The Central Pollution Control Board (CPCB), Government of India sent out a 13-paged document in March, 2020 titled “Guidelines for Handling and Disposal of Bio-Medical Waste” to the state of Jharkhand to ensure proper waste management. However, as blasphemous it may sound, the official website of Jharkhand State Pollution Control Board(JSPCB) only has the data up until 2018 available for public view. The data is stagnant, at ‘Quantity of Bio-Medical waste  Generation (in kg/day) is: 12788 kg/day’. On being asked if the figures are regularly updated, Dhiman, Principal Secretary (H & FW), Nepal House, Ranchi says “We are complying to the management guidelines as shared by the Central Government but the figures are not meant to be shared or uploaded”. 

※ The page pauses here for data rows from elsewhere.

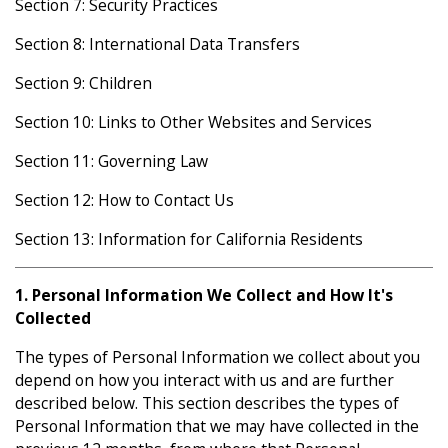
Section 7: Security Practices
Section 8: International Data Transfers
Section 9: Children
Section 10: Links to Other Websites and Services
Section 11: Governing Law
Section 12: How to Contact Us
Section 13: Information for California Residents
1. Personal Information We Collect and How It's
Collected
The types of Personal Information we collect about you
depend on how you interact with us and are further
described below. This section describes the types of
Personal Information that we may have collected in the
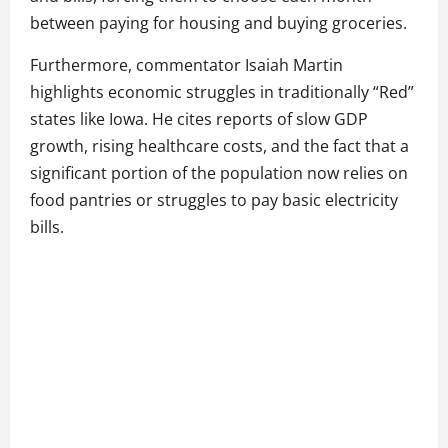
between paying for housing and buying groceries.
Furthermore, commentator Isaiah Martin
highlights economic struggles in traditionally “Red”
states like Iowa. He cites reports of slow GDP
growth, rising healthcare costs, and the fact that a
significant portion of the population now relies on
food pantries or struggles to pay basic electricity
bills.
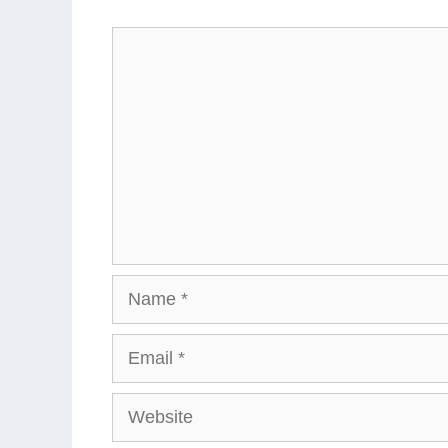
Comment
Name
Email
Website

A couple of surveys, however, narrate a different story. Ranchi-based NGO ‘Lok Swar’ claims that around 52% of the state’s bio-medical waste goes untreated. Lack of disposal facilities and incinerators being the primal reasons. Conducted in 17 private and one government hospital in Ranchi, the survey claims that out of 5,300 tonnes of waste produced annually, over 34% or 1,802 tonnes goes untreated. The hospitals disallowing the use of incinerators for treatment of waste generated outside its own premises is furthering the problem even more. The discrepancy with the pollution watchdog in Jharkhand, JSPCB is even further glorified because of cases filed against it. The reports, published by the aforementioned NGO states that “The glitches in the tracking and management of waste disposal are impossible to ignore.” Dr Prabhat Kumar, head of the waste management task force under JSPCB in Ranchi, refused to comment after several calls. The mismanagement is alarming, and even more so as the research surrounding proper disposal of bio-medical waste and the hazards of further contamination still hasn’t concluded. “The study to determine the rate at which contamination multiplies from deceased patients hasn’t yielded any results as of now and the unaware stature is a definite concern” says Dr. Prabhat Kumar, a resident doctor at RIMS. The management calls the litter “unavoidable” and continues to flout the medical procedures of waste management as stated by the Pollution Control Board in an internal notification of 2016. There’s a need for the board to not only manage but also become a watchdog for a reversal of scenarios.

While on the way out, a lanky man, in his 20s is rummaging through the bins, “to look for plastic bottles to fill his garbage bag and sell out for 10 bucks per 20 bottles later” on being asked. For a fully vaccinated and doubly masked person, the privilege is mine and staring at my face. For Hemant, a ragpicker for as long as he can remember, it is his job to enter a hospital and look for “waste” that might fetch him today’s meal; unaware of the potential threat to his health and well-being.